Note: I started this post way back when the NCAA men's basketball tournament was going on, but didn't finish it until now.

Since the NCAA Men's Basketball Tournament has moved to 64 teams, a 16 seed as never upset a 1 seed. You might be tempted to say that the probability of such an event must be 0 then. But we know better than that.

In this post, I am interested in looking at different ways of estimating how the odds of winning a game change as the difference between seeds increases. I was able to download tournament data going back to the 1930s until 2012 from hoopstournament.net/Database.html. The tournament expanded to 64 teams in 1985, which is what I used for this post. I only used match ups in which one of the seeds was higher than the other because this was the easiest way to remove duplicates. (The database has each game listed twice, once with the winner as the first team and once with the loser as the first team.

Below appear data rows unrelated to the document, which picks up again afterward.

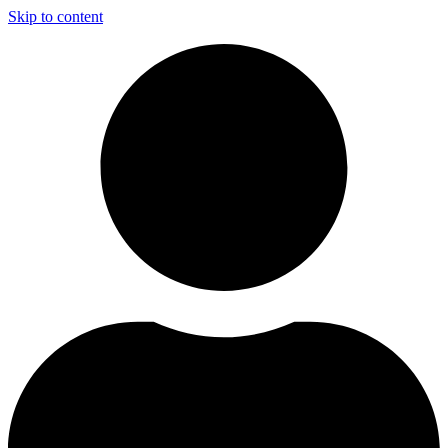
Skip to content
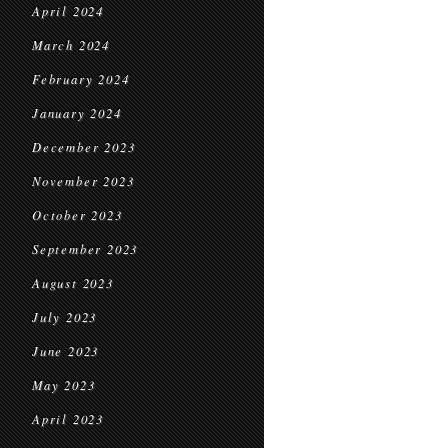
April 2024
March 2024
February 2024
January 2024
December 2023
November 2023
October 2023
September 2023
August 2023
July 2023
June 2023
May 2023
April 2023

The vast majority (98.9%) of games had one team as a higher seed because an equal seed can only happen at the Final Four or later.)

library(ggplot2); theme_set(theme_bw())
brackets=read.csv("NCAAHistory.csv")
 
# use only data from 1985 on in which the first team has the higher seed
brackets=subset(brackets,Seed<Opponent.Seed & Year>=1985 & Round!="Opening Round")
 
brackets$SeedDiff=abs(brackets$Opponent.Seed-brackets$Seed)
brackets$HigherSeedWon=ifelse(brackets$Opponent.Seed>brackets$Seed,brackets$Wins,brackets$Losses)
brackets$HigherSeedScoreDiff=ifelse(brackets$Opponent.Seed>brackets$Seed,1,-1)*(brackets$Score-brackets$Opponent.Score)
Created by Pretty R at inside-R.org

Use Frequencies

The first way is the most simple: look at the historical records when a 16 seed is playing a 1 seed (where the seed difference is 15). As you can see from the plot below, when the seed difference is 15, the higher seeded team has won every time. This is also true when the seed difference is 12, although there have only been 4 games in this scenario. Another oddity is that when the seed difference is 10, the higher seed only has only won 50% of the time. Again, this is largely due to the fact that there have only been 6 games with this seed difference.

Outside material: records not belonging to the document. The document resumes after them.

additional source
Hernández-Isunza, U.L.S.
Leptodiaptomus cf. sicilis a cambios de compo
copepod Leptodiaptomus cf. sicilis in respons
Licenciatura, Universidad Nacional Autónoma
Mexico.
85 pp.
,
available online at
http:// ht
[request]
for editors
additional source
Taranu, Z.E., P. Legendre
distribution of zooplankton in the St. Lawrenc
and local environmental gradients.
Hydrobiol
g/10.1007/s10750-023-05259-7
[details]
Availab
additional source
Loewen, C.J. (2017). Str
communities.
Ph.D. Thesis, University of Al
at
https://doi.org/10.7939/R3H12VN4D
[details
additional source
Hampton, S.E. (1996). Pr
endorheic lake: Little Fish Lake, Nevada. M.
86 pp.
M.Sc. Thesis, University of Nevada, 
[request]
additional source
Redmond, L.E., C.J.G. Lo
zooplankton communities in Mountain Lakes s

seed.diffs=sort(unique(brackets$SeedDiff))
win.pct=sapply(seed.diffs,function(x) mean(brackets$HigherSeedWon[brackets$SeedDiff==x]))
ggplot(data=data.frame(seed.diffs,win.pct),aes(seed.diffs,win.pct))+geom_point()+
  geom_hline(yintercept=0.5,linetype=2)+
  geom_line()+labs(x="Seed Difference",y="Proportion of Games Won by Higher Seed")
Created by Pretty R at inside-R.org


Use Score Difference

In many applications, it has been shown that using margin of victory is much more reliable than just wins and losses. For example, in the computer ranking of College Football teams, using score differences is more accurate, but outlawed for fear that teams would run up the score on weaker opponents. So the computer rankings are not as strong as they could be.

We have no such conflict of interest, so we should try to make use of any information available. A simple way to do that is to look at the mean and standard deviation of the margin of victory when the 16 seed is playing the 1 seed. Below is a plot of the mean score difference with a ribbon for the +/- 2 standard deviations.

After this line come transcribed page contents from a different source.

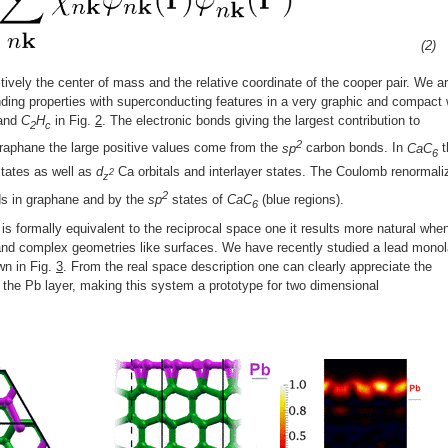
(2)
ctively the center of mass and the relative coordinate of the cooper pair. We a
ding properties with superconducting features in a very graphic and compact
and
C
H
in Fig.
2
. The electronic bonds giving the largest contribution to
2
c
2
 graphane the large positive values come from the
sp
carbon bonds. In
CaC
t
6
states as well as
d
Ca orbitals and interlayer states. The Coulomb renormali
2
z
2
ds in graphane and by the
sp
states of
CaC
(blue regions).
6
is formally equivalent to the reciprocal space one it results more natural whe
 and complex geometries like surfaces. We have recently studied a lead mono
wn in Fig.
3
. From the real space description one can clearly appreciate the
n the Pb layer, making this system a prototype for two dimensional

seed.diffs=sort(unique(brackets$SeedDiff))
means=sapply(seed.diffs,function(x) mean(brackets$HigherSeedScoreDiff[brackets$SeedDiff==x]))
sds=sapply(seed.diffs,function(x) sd(brackets$HigherSeedScoreDiff[brackets$SeedDiff==x]))
ggplot(data=data.frame(seed.diffs,means,sds),aes(seed.diffs,means))+
  geom_ribbon(aes(ymin=means-2*sds,ymax=means+2*sds),alpha=.5)+geom_point()+geom_line()+
  geom_hline(yintercept=0,linetype=2)+
  labs(x="Seed Difference",y="Margin of Victory by Higher Seed")
Created by Pretty R at inside-R.org


You can see that the ribbon includes zero for all seed differences except 15. If we assume that the score differences are roughly normal, we can calculate the probability that the score difference will be greater than 0. The results are largely the same as before, but we see now that there are no 100% estimates. Also, the 50% win percentage for a seed difference of 10 now looks a little more reasonable, albeit still out of line with the rest.

ggplot(data=data.frame(seed.diffs,means,sds),aes(seed.diffs,1-pnorm(0,means,sds)))+
  geom_point()+geom_line()+geom_hline(yintercept=0.5,linetype=2)+
  labs(x="Seed Difference",y="Probability of Higher Seed Winning Based on Margin of Victory")
Created by Pretty R at inside-R.org

Model Win Percentage as a Function of  Seed Difference

It is always good to incorporate as much knowledge as possible into an analysis. In this case, we have information on other games besides the 16 versus 1 seed game which help us estimate the 16 versus 1 game. For example, it is reasonable to assume that the larger the difference in seed is, the more likely the higher seed will win. We can build a logistic regression model which looks at all of the outcomes of all of the games and predicts the probability of winning based on the difference in seed. When the two teams have the same seed, I enforced the probability of the higher seed winning to be 0.5 by making the intercept 0.

In the plot below, you can see that the logistic model predicts that the probability of winning increases throughout until reaching about 90% for the 16 versus 1. I also included a non-linear generalized additive model (GAM) model for comparison. The GAM believes that being a big favorite (16 vs 1 or 15 vs 2) gives an little boost in win probability. An advantage of modeling is that we can make predictions for match-ups that have never occurred (like a seed difference of 14).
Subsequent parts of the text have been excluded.